Users can tap one or multiple answers, so if you have an Android phone but use a Windows PC, you can select both and then hit “Next” to the go to the next stage.
Step two asks you to click you’re “top online security concerns”, which include accidentally downloading malware, lost or stolen devices, private communications, shoulder surfers, and blocked websites.
The third stage offers five statements that help identify whether you just want to know how to stay anonymous online or if you’re a public figure or senior exec who could be targeted.
The site doesn’t require users register or provide personal information.
The Security Planner then offers an “Action Plan” and a list of security tips that are relevant to the person's devices, tools and habits as well as links to resources and organizations that can offer more help. The page offers a shareable link to the advice or a printable version.
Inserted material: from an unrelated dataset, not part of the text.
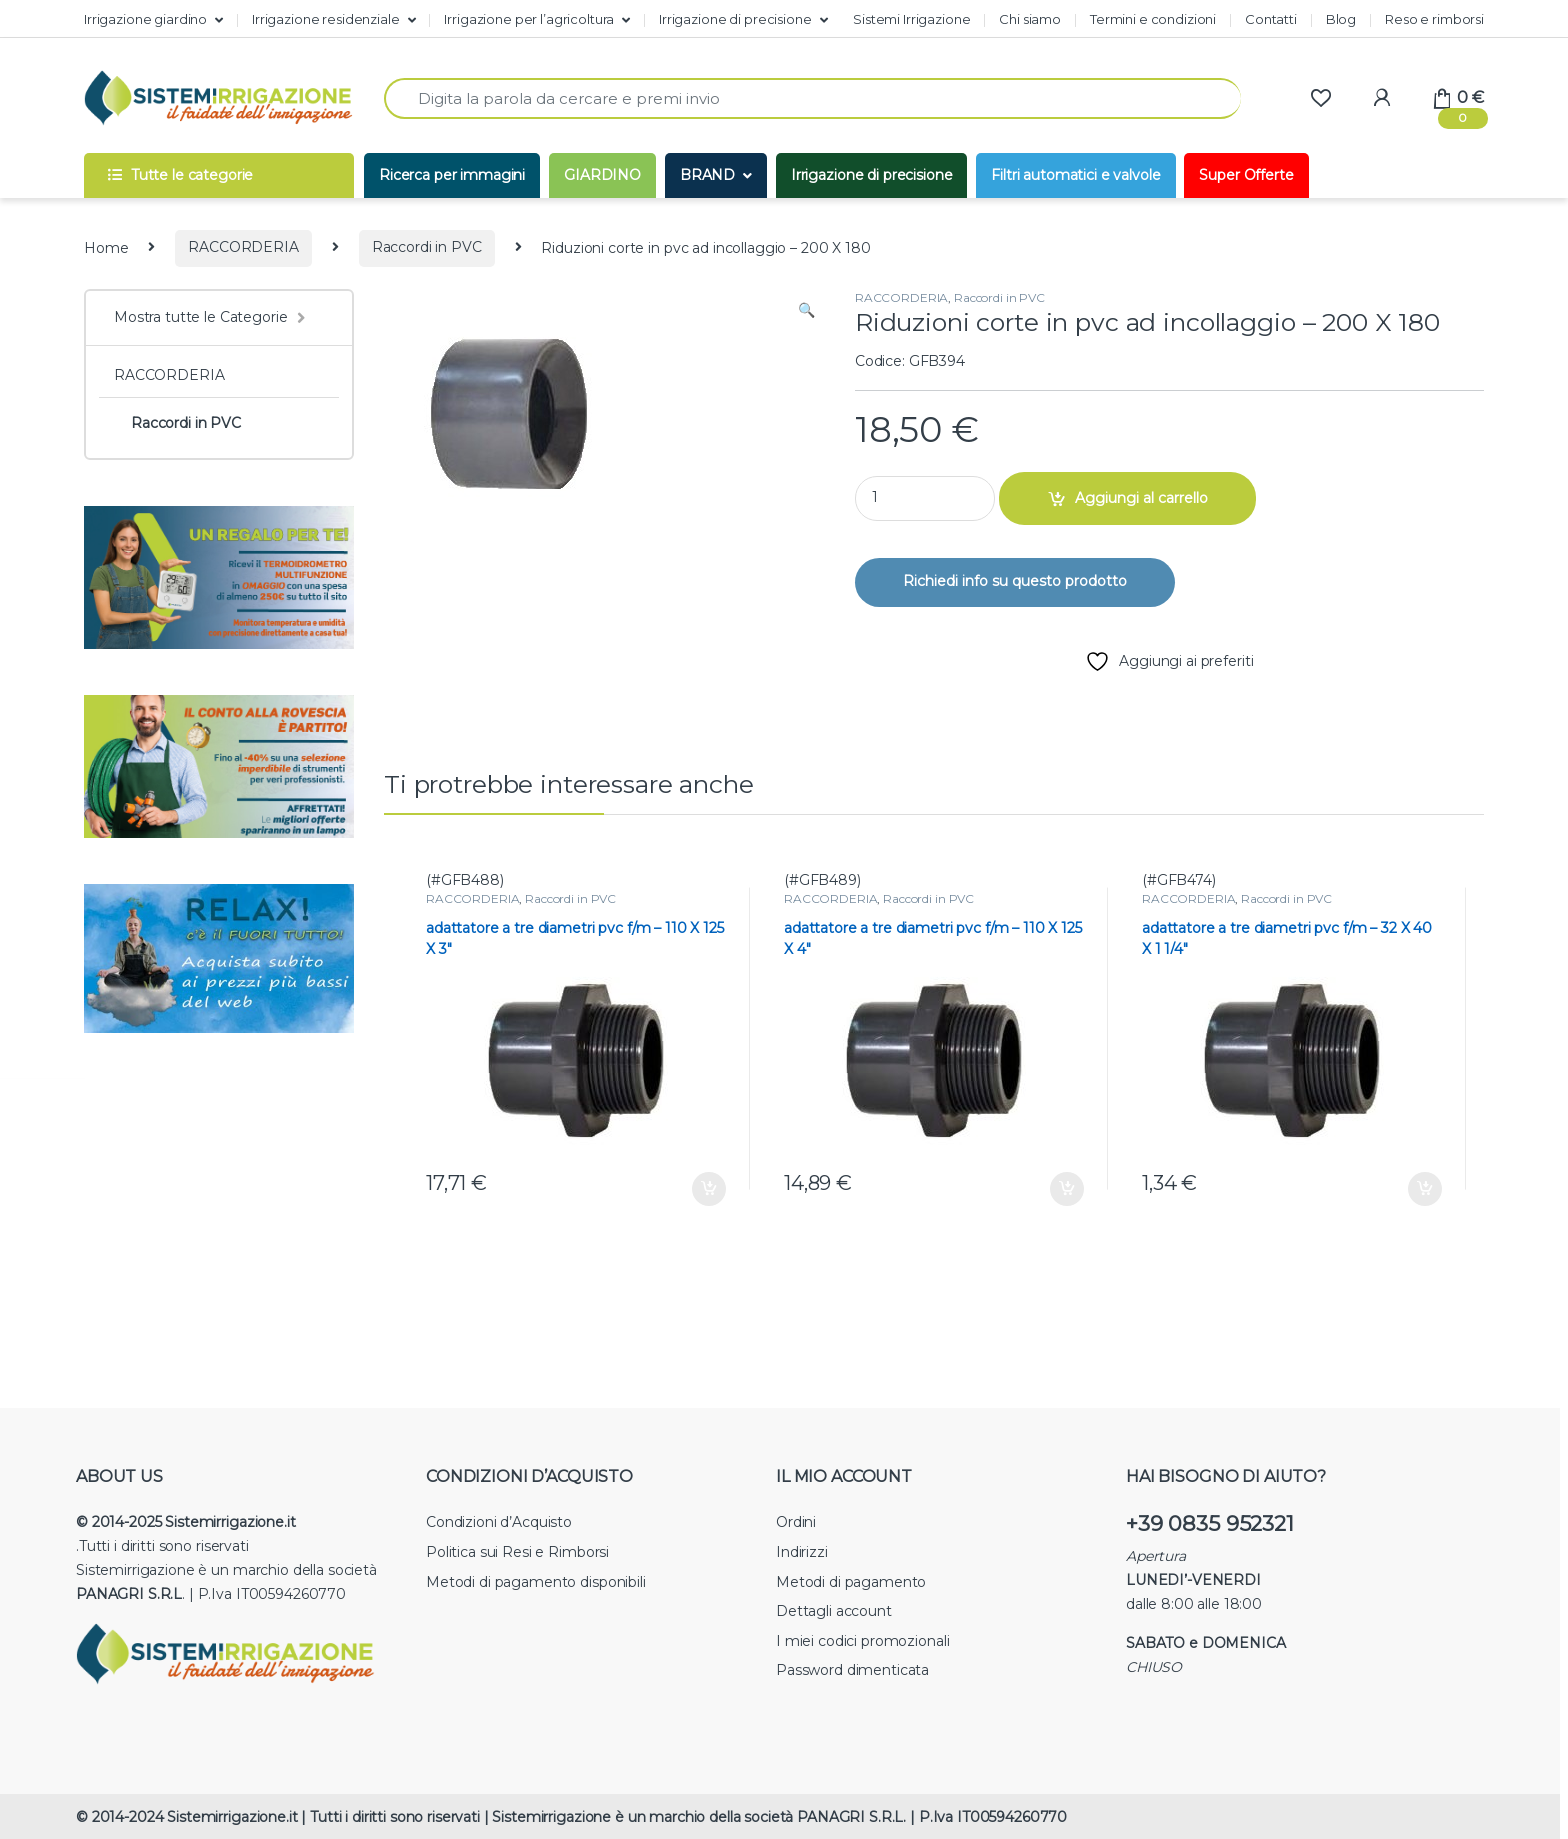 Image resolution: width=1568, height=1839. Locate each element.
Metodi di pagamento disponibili (536, 1582)
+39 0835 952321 (1210, 1523)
While the project has Google-affiliated origins, the advice spans tools that are native to non-Google platforms and third-party apps that are available for for all platforms. The advice includes recommendations for Windows Defender and Windows Backup, macOS FileVault encryption and Time Machine backups, password managers and firewalls for all platforms, and third-party secure messaging tools such as Signal. It also includes references to important Google tools, such as its recently launched Advanced Protection Program.